A few years ago, I went on a HUNT for this book. I have always loved Carole on “The Real Housewives of New York City” and I wanted to read her books. Since this was the first one, I wanted to read it first.

It wasn’t at the library (they didn’t carry it), and it wasn’t at my nearest Half Price Books, but when I asked about it, it was supposedly at a nearby store.

So, I went there and searched… and I couldn’t find it. I asked for help and even the employee couldn’t find it. I gave up on it that day, and just kept it on a list and looked for it anytime I went to Half Price Books.

In the meantime, I read Carole’s other book, “The Widow’s Guide to Sex & Dating” and I loved it. Eventually, I ended up finding this copy of the book during a sale at Half Price.

And… it sat on my bookshelf for at least a year. Given the nature of this book, I knew it would have to be the right time to read it. And, I don’t necessarily know if this was the right time, but I know if I would have read it two years ago — before cancer became such a nasty word in my vocabulary — I probably wouldn’t have understood so much of the pain of this book.

There are parts of this book that aren’t about cancer. It is very much a story about friendship and love, and it is beautifully written. But another sad portion of this book is about John F. Kennedy Jr.’s plane crash.

I remember hearing about it in the news, and I’ll admit it was almost haunting to read about it from the perspective of the person that got that late night call when the plane, nor the bodies, could be found.

Even today, nearly 20 years after the plane crash, there are many theories as to what happened, given that it was such a short and familiar flight. In the book, Carole’s hypothesis is a fairly common happening among small-plane pilots flying at night – the blur of the plane’s dashboard gets confused for a landmark, one sharp turn leads to the “Graveyard Corkscrew” and that is nearly impossible to correct.
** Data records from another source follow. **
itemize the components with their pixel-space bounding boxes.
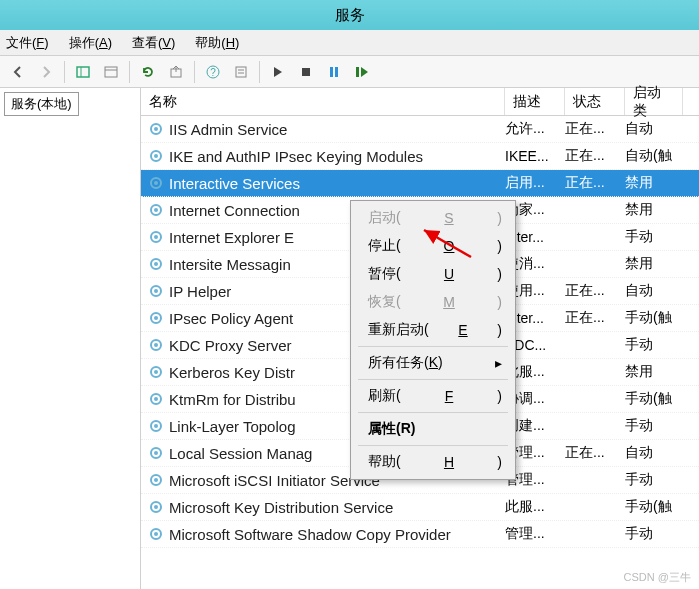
- svg-point-37: [154, 424, 158, 428]
- svg-point-39: [154, 451, 158, 455]
- table-row[interactable]: Microsoft Key Distribution Service此服...手…: [141, 494, 699, 521]
- svg-point-19: [154, 181, 158, 185]
- svg-rect-12: [335, 67, 338, 77]
- cell-startup: 自动(触: [625, 147, 683, 165]
- cell-startup: 手动: [625, 336, 683, 354]
- svg-point-31: [154, 343, 158, 347]
- cell-startup: 禁用: [625, 255, 683, 273]
- ctx-properties[interactable]: 属性(R): [354, 415, 512, 443]
- cell-desc: IKEE...: [505, 148, 565, 164]
- table-row[interactable]: IKE and AuthIP IPsec Keying ModulesIKEE.…: [141, 143, 699, 170]
- ctx-separator: [358, 379, 508, 380]
- cell-startup: 手动(触: [625, 498, 683, 516]
- svg-rect-2: [105, 67, 117, 77]
- svg-point-27: [154, 289, 158, 293]
- cell-name: IIS Admin Service: [169, 121, 505, 138]
- service-icon: [147, 228, 165, 246]
- ctx-help[interactable]: 帮助(H): [354, 448, 512, 476]
- cell-startup: 手动(触: [625, 309, 683, 327]
- svg-point-23: [154, 235, 158, 239]
- cell-startup: 手动(触: [625, 390, 683, 408]
- restart-button[interactable]: [349, 60, 375, 84]
- window-title: 服务: [335, 6, 365, 25]
- service-icon: [147, 498, 165, 516]
- service-icon: [147, 201, 165, 219]
- cell-startup: 手动: [625, 417, 683, 435]
- svg-point-17: [154, 154, 158, 158]
- ctx-separator: [358, 412, 508, 413]
- cell-name: Microsoft Software Shadow Copy Provider: [169, 526, 505, 543]
- service-icon: [147, 147, 165, 165]
- col-name[interactable]: 名称: [141, 88, 505, 115]
- cell-desc: 允许...: [505, 120, 565, 138]
- pause-button[interactable]: [321, 60, 347, 84]
- context-menu: 启动(S) 停止(O) 暂停(U) 恢复(M) 重新启动(E) 所有任务(K)▸…: [350, 200, 516, 480]
- service-icon: [147, 390, 165, 408]
- separator: [129, 61, 130, 83]
- show-hide-button[interactable]: [70, 60, 96, 84]
- detail-button[interactable]: [98, 60, 124, 84]
- col-status[interactable]: 状态: [565, 88, 625, 115]
- svg-rect-0: [77, 67, 89, 77]
- svg-rect-10: [302, 68, 310, 76]
- svg-point-43: [154, 505, 158, 509]
- service-icon: [147, 282, 165, 300]
- back-button[interactable]: [5, 60, 31, 84]
- separator: [194, 61, 195, 83]
- cell-status: 正在...: [565, 282, 625, 300]
- help-button[interactable]: ?: [200, 60, 226, 84]
- ctx-start: 启动(S): [354, 204, 512, 232]
- start-button[interactable]: [265, 60, 291, 84]
- ctx-stop[interactable]: 停止(O): [354, 232, 512, 260]
- refresh-button[interactable]: [135, 60, 161, 84]
- ctx-alltasks[interactable]: 所有任务(K)▸: [354, 349, 512, 377]
- tree-root[interactable]: 服务(本地): [4, 92, 79, 116]
- service-icon: [147, 309, 165, 327]
- cell-status: 正在...: [565, 147, 625, 165]
- ctx-pause[interactable]: 暂停(U): [354, 260, 512, 288]
- ctx-separator: [358, 445, 508, 446]
- cell-desc: 启用...: [505, 174, 565, 192]
- svg-point-45: [154, 532, 158, 536]
- menu-help[interactable]: 帮助(H): [191, 32, 243, 54]
- cell-startup: 手动: [625, 471, 683, 489]
- service-icon: [147, 174, 165, 192]
- table-row[interactable]: Microsoft Software Shadow Copy Provider管…: [141, 521, 699, 548]
- service-icon: [147, 471, 165, 489]
- col-startup[interactable]: 启动类: [625, 88, 683, 115]
- ctx-refresh[interactable]: 刷新(F): [354, 382, 512, 410]
- export-button[interactable]: [163, 60, 189, 84]
- forward-button[interactable]: [33, 60, 59, 84]
- cell-desc: 此服...: [505, 498, 565, 516]
- menu-action[interactable]: 操作(A): [65, 32, 116, 54]
- table-row[interactable]: IIS Admin Service允许...正在...自动: [141, 116, 699, 143]
- cell-status: 正在...: [565, 309, 625, 327]
- svg-point-35: [154, 397, 158, 401]
- col-desc[interactable]: 描述: [505, 88, 565, 115]
- toolbar: ?: [0, 56, 699, 88]
- cell-name: IKE and AuthIP IPsec Keying Modules: [169, 148, 505, 165]
- menu-file[interactable]: 文件(F): [2, 32, 53, 54]
- menu-view[interactable]: 查看(V): [128, 32, 179, 54]
- table-row[interactable]: Interactive Services启用...正在...禁用: [141, 170, 699, 197]
- svg-rect-7: [236, 67, 246, 77]
- service-icon: [147, 444, 165, 462]
- stop-button[interactable]: [293, 60, 319, 84]
- props-button[interactable]: [228, 60, 254, 84]
- service-icon: [147, 363, 165, 381]
- svg-point-41: [154, 478, 158, 482]
- cell-startup: 手动: [625, 525, 683, 543]
- service-icon: [147, 255, 165, 273]
- cell-startup: 手动: [625, 228, 683, 246]
- svg-point-15: [154, 127, 158, 131]
- cell-status: 正在...: [565, 444, 625, 462]
- svg-point-21: [154, 208, 158, 212]
- cell-startup: 自动: [625, 444, 683, 462]
- svg-point-33: [154, 370, 158, 374]
- cell-startup: 禁用: [625, 174, 683, 192]
- separator: [64, 61, 65, 83]
- svg-point-29: [154, 316, 158, 320]
- cell-startup: 自动: [625, 120, 683, 138]
- ctx-restart[interactable]: 重新启动(E): [354, 316, 512, 344]
- window-titlebar: 服务: [0, 0, 699, 30]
The plane crash killed JFK Jr., who was Carole’s husband’s cousin. It also killed JFK Jr’s wife (Carole’s best friend), and her sister. Less than a month later, Carole’s husband died from cancer.

This book was tragic — I sobbed. Most of the book happens in the mid-to-late 90’s, a time when cancer hadn’t yet forced itself into movies and YA novels. The rawness in which Carole shares her experience is moving.
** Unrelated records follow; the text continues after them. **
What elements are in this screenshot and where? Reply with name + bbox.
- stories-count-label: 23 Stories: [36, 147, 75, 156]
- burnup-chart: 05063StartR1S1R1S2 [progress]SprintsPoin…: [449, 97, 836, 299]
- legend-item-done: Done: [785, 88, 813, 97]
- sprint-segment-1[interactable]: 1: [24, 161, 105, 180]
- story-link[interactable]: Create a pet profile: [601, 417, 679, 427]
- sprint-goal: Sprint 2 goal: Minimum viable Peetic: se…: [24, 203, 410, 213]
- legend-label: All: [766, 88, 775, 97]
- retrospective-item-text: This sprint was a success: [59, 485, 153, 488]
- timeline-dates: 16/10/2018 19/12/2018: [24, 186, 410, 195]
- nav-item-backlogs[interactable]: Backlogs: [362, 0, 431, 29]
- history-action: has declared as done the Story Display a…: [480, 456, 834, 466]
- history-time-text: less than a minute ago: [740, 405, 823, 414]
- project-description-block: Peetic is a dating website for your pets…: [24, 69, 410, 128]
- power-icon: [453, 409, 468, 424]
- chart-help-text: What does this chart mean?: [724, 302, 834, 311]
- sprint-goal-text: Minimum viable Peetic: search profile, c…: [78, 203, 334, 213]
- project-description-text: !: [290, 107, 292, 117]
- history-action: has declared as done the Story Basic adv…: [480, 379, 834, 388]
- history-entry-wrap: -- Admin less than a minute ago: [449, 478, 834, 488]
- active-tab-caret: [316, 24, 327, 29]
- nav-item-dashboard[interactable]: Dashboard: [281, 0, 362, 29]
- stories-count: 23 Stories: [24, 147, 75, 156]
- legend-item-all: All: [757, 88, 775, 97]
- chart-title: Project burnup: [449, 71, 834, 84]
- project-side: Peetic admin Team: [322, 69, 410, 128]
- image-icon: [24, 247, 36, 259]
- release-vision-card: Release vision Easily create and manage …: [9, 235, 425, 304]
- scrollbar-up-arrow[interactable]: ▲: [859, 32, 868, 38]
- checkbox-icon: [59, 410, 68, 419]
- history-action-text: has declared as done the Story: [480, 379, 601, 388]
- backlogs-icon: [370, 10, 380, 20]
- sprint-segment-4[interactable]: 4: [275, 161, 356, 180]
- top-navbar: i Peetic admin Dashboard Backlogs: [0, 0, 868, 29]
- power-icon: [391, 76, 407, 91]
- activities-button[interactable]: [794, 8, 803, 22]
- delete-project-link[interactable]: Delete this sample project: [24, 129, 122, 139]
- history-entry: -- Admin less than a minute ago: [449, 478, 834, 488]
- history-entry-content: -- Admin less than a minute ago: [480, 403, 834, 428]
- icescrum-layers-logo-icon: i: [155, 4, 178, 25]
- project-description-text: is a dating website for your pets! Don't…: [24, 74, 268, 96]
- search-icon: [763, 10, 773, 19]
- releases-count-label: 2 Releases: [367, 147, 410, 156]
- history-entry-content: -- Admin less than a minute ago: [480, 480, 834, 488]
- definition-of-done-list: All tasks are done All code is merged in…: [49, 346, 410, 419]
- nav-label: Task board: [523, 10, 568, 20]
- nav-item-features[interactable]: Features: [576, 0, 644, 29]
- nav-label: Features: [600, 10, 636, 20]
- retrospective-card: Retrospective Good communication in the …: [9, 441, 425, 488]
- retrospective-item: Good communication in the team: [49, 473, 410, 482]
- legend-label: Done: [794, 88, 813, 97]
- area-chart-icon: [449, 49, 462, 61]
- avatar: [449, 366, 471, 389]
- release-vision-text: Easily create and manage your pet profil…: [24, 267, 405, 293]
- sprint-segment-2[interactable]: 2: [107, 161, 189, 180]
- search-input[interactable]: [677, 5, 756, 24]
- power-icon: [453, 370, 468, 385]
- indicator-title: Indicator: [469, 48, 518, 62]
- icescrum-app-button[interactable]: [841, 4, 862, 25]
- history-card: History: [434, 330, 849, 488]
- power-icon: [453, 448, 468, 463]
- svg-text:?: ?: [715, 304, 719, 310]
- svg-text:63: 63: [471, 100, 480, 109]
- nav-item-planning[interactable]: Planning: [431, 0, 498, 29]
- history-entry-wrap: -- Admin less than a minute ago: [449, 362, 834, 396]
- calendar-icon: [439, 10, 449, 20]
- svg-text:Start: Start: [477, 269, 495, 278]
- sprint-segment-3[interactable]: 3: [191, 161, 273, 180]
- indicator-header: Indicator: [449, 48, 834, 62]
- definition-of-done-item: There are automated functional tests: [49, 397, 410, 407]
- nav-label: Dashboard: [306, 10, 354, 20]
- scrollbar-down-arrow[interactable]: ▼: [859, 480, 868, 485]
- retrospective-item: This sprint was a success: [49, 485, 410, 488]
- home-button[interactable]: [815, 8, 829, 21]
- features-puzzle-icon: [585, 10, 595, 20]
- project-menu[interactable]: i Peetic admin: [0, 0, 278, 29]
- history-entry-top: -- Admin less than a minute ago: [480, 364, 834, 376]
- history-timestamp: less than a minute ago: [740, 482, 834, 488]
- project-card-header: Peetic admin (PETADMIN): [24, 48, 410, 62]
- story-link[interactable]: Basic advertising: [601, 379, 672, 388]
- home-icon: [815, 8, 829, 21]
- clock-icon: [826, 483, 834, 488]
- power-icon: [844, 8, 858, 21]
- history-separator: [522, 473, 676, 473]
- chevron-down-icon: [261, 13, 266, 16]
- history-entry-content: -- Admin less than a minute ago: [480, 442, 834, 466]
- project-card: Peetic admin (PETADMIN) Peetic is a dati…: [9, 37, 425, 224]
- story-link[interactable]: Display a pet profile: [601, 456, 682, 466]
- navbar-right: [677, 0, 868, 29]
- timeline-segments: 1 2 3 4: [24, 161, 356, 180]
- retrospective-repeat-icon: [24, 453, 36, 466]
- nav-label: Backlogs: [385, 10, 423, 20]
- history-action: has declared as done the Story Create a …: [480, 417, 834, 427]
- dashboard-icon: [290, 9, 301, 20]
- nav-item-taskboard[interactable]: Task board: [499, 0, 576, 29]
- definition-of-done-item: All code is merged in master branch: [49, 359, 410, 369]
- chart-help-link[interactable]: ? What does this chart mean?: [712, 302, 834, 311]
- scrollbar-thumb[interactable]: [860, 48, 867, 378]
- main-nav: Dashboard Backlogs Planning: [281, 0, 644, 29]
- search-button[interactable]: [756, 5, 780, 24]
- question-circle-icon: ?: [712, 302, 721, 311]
Here are some of my favorite lines from the book:

Most people aren’t doing anything special when the carefully placed edges of their life break apart.

The night is all twinkles and light and sparkle. The tinkling of crystal, trickles of laughter, silver clinking on porcelain.

Our summer days, for many years, were deceptively simple, but everything is different played back on the sober screen of adulthood.

I took from Kingston an attitude I am still able to summon, though I do so less frequently: The heady, youthful buzz of beginnings and possibilities. Like Hemingway’s Pans. The times we came to life.

There had been times in the city at Tante’s, or dancing in Linda’s basement, or fishing off the dock in Kingston, that I was excited with what life had given me. Times I felt perfectly complete. Then I left all of that. I went too far to go back, but I didn’t know that until I was grasping for something familiar and safe and there wasn’t anything for me to hold on to.

I would recommend this book to anyone who loves memoirs, and particularly to anyone who’s lost someone to cancer.

The next book Blanche’s Book Club will be reading is “What If It’s Us” by Becky Albertalli and Adam Silvera.

I’m working from bed today — propped up working on a design project — and I’ve started watching season two of “Friends”. Not a bad day!